Chapter 4. Functional Programming – Readability Versus Brevity

Python is one of the few (or at least the earliest) nonfunctional languages to incorporate functional features. While Guido van Rossum has tried to remove some of them a few times, they have become ingrained in the Python community, and list comprehensions (dict and set comprehensions soon to follow) are widely used in all sorts of code. The most important thing about code shouldn't be how cool your reduce statement is or how you can fit the entire function in a single line with an incomprehensible list comprehension. Readability counts (once again, PEP20)!
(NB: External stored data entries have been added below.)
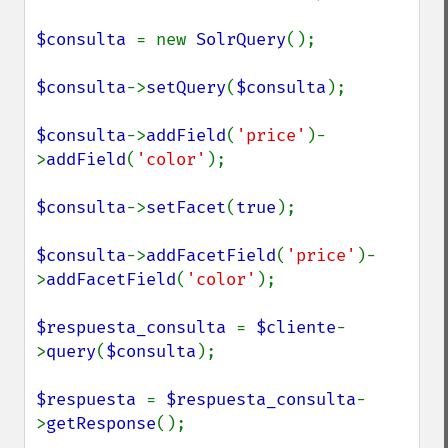
$consulta 
= new 
SolrQuery
();

$consulta
->
setQuery
(
$consulta
);

$consulta
->
addField
(
'price'
)-
>
addField
(
'color'
);

$consulta
->
setFacet
(
true
);

$consulta
->
addFacetField
(
'price'
)-
>
addFacetField
(
'color'
);

$respuesta_consulta 
= 
$cliente
-
>
query
(
$consulta
);

$respuesta 
= 
$respuesta_consulta
-
>
getResponse
();
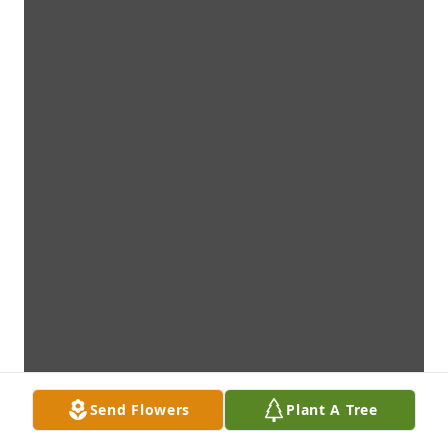
Send Flowers
Plant A Tree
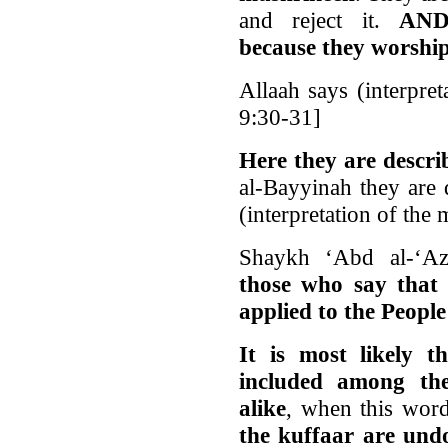
and reject it.
AN
because they worshi
Allaah says (interpre
9:30-31]
Here they are des
al-Bayyinah they are 
(interpretation of th
Shaykh ‘Abd al-‘A
those who say that
applied to the People
It is most likely 
included among t
alike
, when this word
the kuffaar are und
This chapter will show you some of the cool tricks that functional programming in Python gives you, and it will explain some of the limitations of Python's implementation. While we will try to steer clear of lambda calculus (λ-calculus) as much as possible, the Y combinator will be discussed briefly.

The last few paragraphs will list (and explain) the usage of the functools and itertools libraries. If you are familiar with these libraries, feel free to skip them, but note that some of these will be used heavily in the later chapters about decorators (Chapter 5, Decorators – Enabling Code Reuse by Decorating), generators (Chapter 6, Generators and Coroutines – Infinity, One Step at a Time), and performance (Chapter 12, Performance – Tracking and Reducing Your Memory and CPU Usage).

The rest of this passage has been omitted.